USDA commodity checkoff programs put swamp politics ahead of farmers
Beef and pork consumption have fallen in recent years
In 2023, consumption of chicken in the United States has hit an all-time high, outpacing that of beef or pork. According to the Department of Agriculture, beef was consumed at an average of 84.4 pounds per person per year in 1970, and in 2023, that number is expected to be 56.7 pounds per person. In contrast, chicken consumption is up from 40.1 pounds in 1970 to an estimated 101.9 pounds projected for 2023 — all without the help of USDA commodity checkoff programs — quasi-governmental slush funds that hamper competing sectors.
Originally intended to collect and pool money to be used for promotion and research, commodity checkoff programs were established to help farmers — large and small producers alike — market their products. Paid directly from mandatory farmer payments and deemed a federal tax by the Supreme Court, these programs were never intended to be used for lobbying efforts, nor were they to fund campaigns against any other commodity or agricultural product.
Unfortunately, history has proved otherwise. Since the inception of these programs, inappropriate relationships between checkoff boards and lobbying organizations have formed. Hundreds of millions of dollars have been misused, and these checkoff programs, as they are being managed, do not work in the best interests of independent family farmers. Groups such as the National Cattlemen’s Beef Association, or NCBA, and National Pork Producers Council, or NPPC, have long used these funds to put small farmers out of business, picking winners and losers in the marketplace and putting the interests of multinational corporations like Chinese-owned Smithfield and Brazil-based JBS above those of the American farmer.
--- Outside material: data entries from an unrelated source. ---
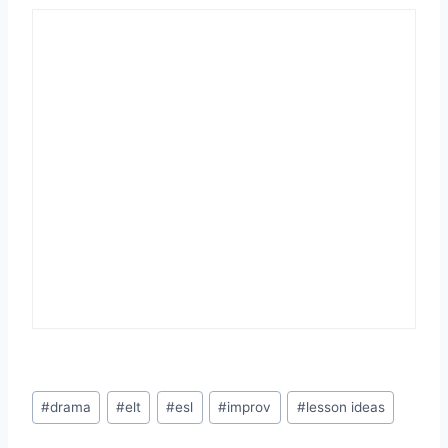
Post
#
drama
#
elt
#
esl
#
improv
#
lesson ideas
Tags:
One financial review of only three days of the NCBA’s books proved the beef checkoff improperly spent more than $300,000 on inappropriate activities. Imagine what one would find if we checked a whole month or year. On the pork front, the NPPC, through its famed “Pork: the Other White Meat” campaign, has spent farmer dollars engaging in anti-competitive practices that have left some pork producers stuck in the mud and others out of business.
Hog farmers must pay 40 cents per head sold into the pork checkoff, but it’s only those pink pigs — the ones you’ve seen like Wilbur in “Charlotte’s Web” — that actually have “white meat.” Berkshire or “heritage hogs,” the “spotted” pigs like the ones raised at White Oak Pastures in Bluffton, Georgia, and Gunthorp Farms in LaGrange, Indiana, produce red meat with more marbling, much different than the “Pork: the Other White Meat” slogan seeks to sell.
The NPPC’s slogan has, in many cases, disparaged those products and shut down heritage hog farms across the nation. In 1970, the U.S. saw 871,200 pork producers; in 2023, only 67,000 remain.
Climbing to record heights without a checkoff program and the swampy federal bureaucracy that comes with it, chicken has overtaken the consumption of beef for many reasons: dietary trends, price and availability (i.e., cut-up, precooked and fast-food offerings), to name a few. Although many factors play a role, it’s worth noting that consumption of both beef and pork has fallen in the years since the checkoff programs for each were instituted. These checkoff programs must be fixed. In 2023, Congress is set to take up the Farm Bill, an opportunity that comes once every five years that lends a pathway for the enactment of legislation to address the problems in these programs.
That’s why Sens. Mike Lee, Utah Republican, and Rand Paul, Kentucky Republican, along with Rep. Nancy Mace, South Carolina Republican, introduced the bicameral Opportunities for Fairness in Farming (OFF) Act, S 557/H. 1749. The bill is backed by 80 farming organizations, including the National Farmers Union, the Organization for Competitive Markets, and more than 250,000 farmers and ranchers in the U.S. It is also supported by conservative groups such as FreedomWorks, The Heritage Foundation and R Street.
The bill doesn’t seek to abolish the checkoff programs, as beneficiaries are misrepresenting. It would instead require transparency, accountability, and a system of checks and balances that would allow farmers to see where their dollars are being spent. It would also prohibit checkoff funds from being used for lobbying efforts and prohibit funds from being used to pay for staff and programs of trade associations that favor multinational corporations pushing independent farmers out of business. In addition, it would prevent disparagement of one product over another. Allowing the federal government to pick winners and losers in the marketplace is unacceptable.
Agriculture Committee leaders in Congress, Sens. John Boozman, Arkansas Republican, and Debbie Stabenow, Michigan Republican, and Reps. Glenn Thompson, Pennsylvania Republican, and David Scott, Georgia Republican, should join with leaders of the OFF Act, along with the quarter million farmers backing the legislation to include the measure in the Farm Bill set to be enacted this year.
• Marty Irby is chief operating officer at FreedomWorks in Washington. Jonathan Buttram is president of the Alabama Contract Poultry Growers Association. Messrs. Irby and Buttram also serve as board directors at the Organization for Competitive Markets in Lincoln, Nebraska.